Welcome to ALPS scheduler project. Our innovative kernel scheduler is designed to enhance the performance of Function-as-a-Service (FaaS) workloads, which are known for their ephermeral, highly concurrent, and bursty nature. Existing OS schedulers, such as Linux Completely Fair Scheduler (CFS), often fail to meet the unique demands of serverless functions, particularly those with short execution time. ALPS addresses this challenge by approximating the principles of the Shortest Remaining Process Time (SRPT) with the robust framework on CFS, delivering a dynamic, application-aware OS scheduling solution.
For ATC'24 Artifact review, to save reviewers’ effort, we strongly recommend that reviewers use our dedicated development machine. We will provide support to ensure that reviewers have full access to the machine throughout the artifact review process.
We have implemented ALPS based on Linux kernel version 5.18-rc5. You must compile and run the ALPS on the the kernel. We recommend build the kernel based on Ubuntu 22.04 LTS.

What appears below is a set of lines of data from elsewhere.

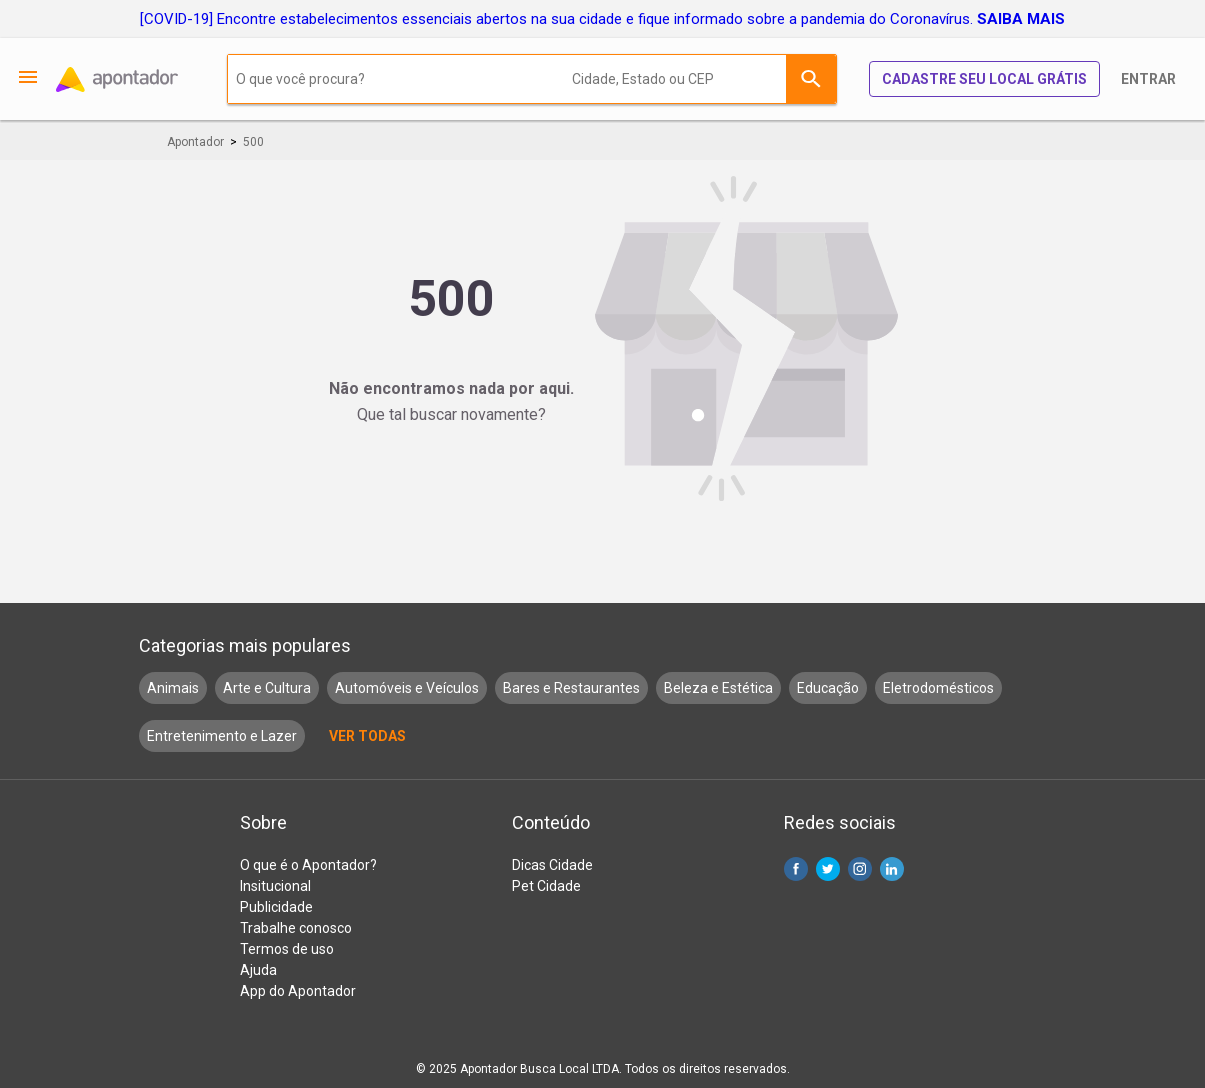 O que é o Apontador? (308, 865)
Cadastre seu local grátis (984, 79)
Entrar (1148, 79)
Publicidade (276, 907)
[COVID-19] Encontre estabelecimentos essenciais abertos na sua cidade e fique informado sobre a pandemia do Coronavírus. (602, 19)
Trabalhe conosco (296, 928)
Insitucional (275, 886)
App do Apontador (298, 991)
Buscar (811, 79)
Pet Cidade (546, 886)
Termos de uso (287, 949)
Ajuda (258, 970)
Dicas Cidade (552, 865)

The exact software used to build ALPS as follows:
- gcc
- version: 11.4
- go
- version: 1.21.10
- bpftool
- version: 5.14.0
- schedtool
- version 1.3.0
In addition, We modify and provide exact softwares binaries to run FaaS service.
- Docker
- Docker client
- version: 20.10.25
- dockerd
- version: 20.10.25
- runc
- version: 1.1.10
- containerd:
- version 1.6.24
- Docker client
- OpenLambda:
- commmit hash: 92fbdfe
apt update -y
sudo apt install build-essential
gcc --version
Download the Go language binary archive
wget https://go.dev/dl/go1.21.10.linux-amd64.tar.gz
sudo tar -xvf go1.12.linux-amd64.tar.gz
sudo mv go /usr/local
Setup Go environment, including GOROOT
and GOPATH
. Add environment variables to the ~/.profile
.
export GOROOT=/usr/local/go
mkdir $HOME/project
export GOPATH=$HOME/project
export PATH=$GOPATH/bin:$GOROOT/bin:$PATH
Verify installation
~$ go version
~$ go version go1.21.10 linux/amd64
Clone bpftool repository and build following installation instruction
git clone --recurse-submodules https://github.com/libbpf/bpftool.git
Install schedtool by apt
sudo apt-get update -y
sudo apt-get install -y schedtool
Clone ALPS repository and copy docker binaries to /usr/sbin
git clone https://github.com/fishercht1995/ALPS.git
cd docker_binaries
cp binary-client/* /usr/bin/
cp binary-daemon/* /usr/bin/
Build OL worker image
cd experiments && make imgs/lambda
We modify openlambda to support ALPS JSON configuration schema. We provide the ol
binary and an example of configuration file at experiments/
. In addition to OL configuration, ALPS allows user to define function meta to distinguish scheduling in the kernel as follow:
"seal_priority": "Function UID",
"function_name" : "Function Name",
Start Docker service
cd experiments && ./docker.sh
Run ALPS frontend scheduler
cd frontend && python main.py
Build and Run AlPS backend
mv LINUX_SOURCE /Linux
cd backend
make bpf && make alps
./alps.o
Run Openlambda
cd experiments && ./ol worker --path={PATH}
Now invoke your lambda
curl -X POST http://localhost:5002/run/fib \
-H "Content-Type: application/json" \
-d '{"n":"30", "id":"20", "job":"fib"}'
To test performance of ALPS, we provides some helper scripts, firstly, start and delete multiple functions:
cd experiments
./init_function.sh # init functions
./delete_function.sh # delete function workers
Then start frontend and backend.
cd frontend && python3 main.py --alpha 1 --beta 1 --ml avg --exp_result ../experiments/seals
cd backend && ./alps.o
Submit benchmark request by http client
go build run.go
cd http_client && ./test.sh
The frontend scheduler offer two parameter to control policy fine-tuning. By defauly, policy fine-tuning is enable
python3 main.py
And users can disable unpredictability finetuning and overload finetuning by
python3 main.py --unpred --overload
Users can control policy parameters
python3 main.py --alpha 1 --beta 1 --theta 50 --gamma 1
Users can also change machine learning methods by
python3 main.py --ml avg
python3 main.py --ml LR
To test different trace workloads, replace the workload file (exp) in the http_client folder. By default, the workload is generated by Huawei trace, and we offer an Azure-generated workload (azure) in the same folder.